A menor M… frequenta a escola em França desde o ano lectivo 2014/2015 Deveremos, assim, concluir que os menores têm a sua vida organizada em França, onde residiam há quase um ano à data da instauração da acção.
Não cumpre, nesta fase, apreciar qual dos progenitores reúne as condições mais adequadas para assumir a guarda dos menores, o que só deverá ser efectuado no processo instaurado no Tribunal competente.
A situação em apreço não configura uma retenção ilícita das crianças ( vide definição estabelecida no n° 11 do art. 2° do referido Regulamento). Ocorreu, antes, uma separação dos progenitores, tendo o recorrente regressado a Portugal.
Mesmo que assim não se entendesse, não foram accionados mecanismos com vista ao regresso das crianças ( vide arts. 10° e 11° do citado Regulamento).
O art. 12°, n°3 do Regulamento em apreço permite uma extensão da competência, em matéria de responsabilidade parental, quando a criança tenha uma ligação especial com determinado Estado-Membro. Mas, para tal, é necessária a aceitação da competência por todas as partes ( conforme resulta da alínea b) do preceito em análise), o que não verifica no caso em apreço.
Improcede, desta forma, o recurso de apelação.

IV- Decisão
Em face do exposto, acorda-se em julgar improcedente o recurso de apelação e confirma-se a decisão recorrida.
Custas pelo recorrente, levando-se em atenção a decisão referente ao apoio judiciário.
Registe e notifique.
Lisboa, 19 de Outubro de 2017
Francisca Mendes
Eduardo Petersen Silva
Maria Manuela Gomes
Sumário:
1- De acordo com o disposto no art. 8° do Regulamento Bruxelas II, é competente conhecer da acção de regulação das responsabilidades parentais o Tribunal do Estado-Membro onde os menores residiam à data da instauração da acção.

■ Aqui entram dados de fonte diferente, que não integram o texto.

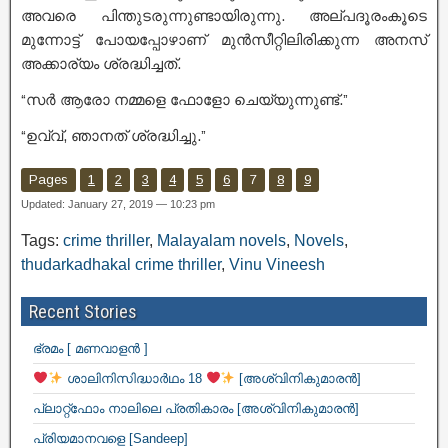
അവരെ പിന്തുടരുന്നുണ്ടായിരുന്നു. അല്പദൂരംകൂടെ
മുന്നോട്ട് പോയപ്പോഴാണ് മുൻസീറ്റിലിരിക്കുന്ന അനസ്
അക്കാര്യം ശ്രദ്ധിച്ചത്.
“സർ ആരോ നമ്മളെ ഫോളോ ചെയ്യുന്നുണ്ട്.”
“ഉവ്വ്, ഞാനത് ശ്രദ്ധിച്ചു.”
Pages
1
2
3
4
5
6
7
8
9
Updated: January 27, 2019 — 10:23 pm
Tags:
crime thriller
,
Malayalam novels
,
Novels
,
thudarkadhakal crime thriller
,
Vinu Vineesh
Recent Stories
ഭ്രമം [ മണവാളൻ ]
ശാലിനിസിദ്ധാർഥം 18
[അശ്വിനികുമാരൻ]
പ്ലാറ്റ്ഫോം നാലിലെ പ്രതികാരം [അശ്വിനികുമാരൻ]
പ്രിയമാനവളെ [Sandeep]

2-Tendo resultado apurado que os menores estão a residir em França, com a mãe, desde 05.07.2014, onde também viveu o progenitor até ao regresso deste a Portugal ( em Setembro de 2014), dever-se-á entender que os mesmos têm a sua residência habitual, de forma estável, no referido país, pelo que o Tribunal português carece de competência internacional para apreciar a presente acção.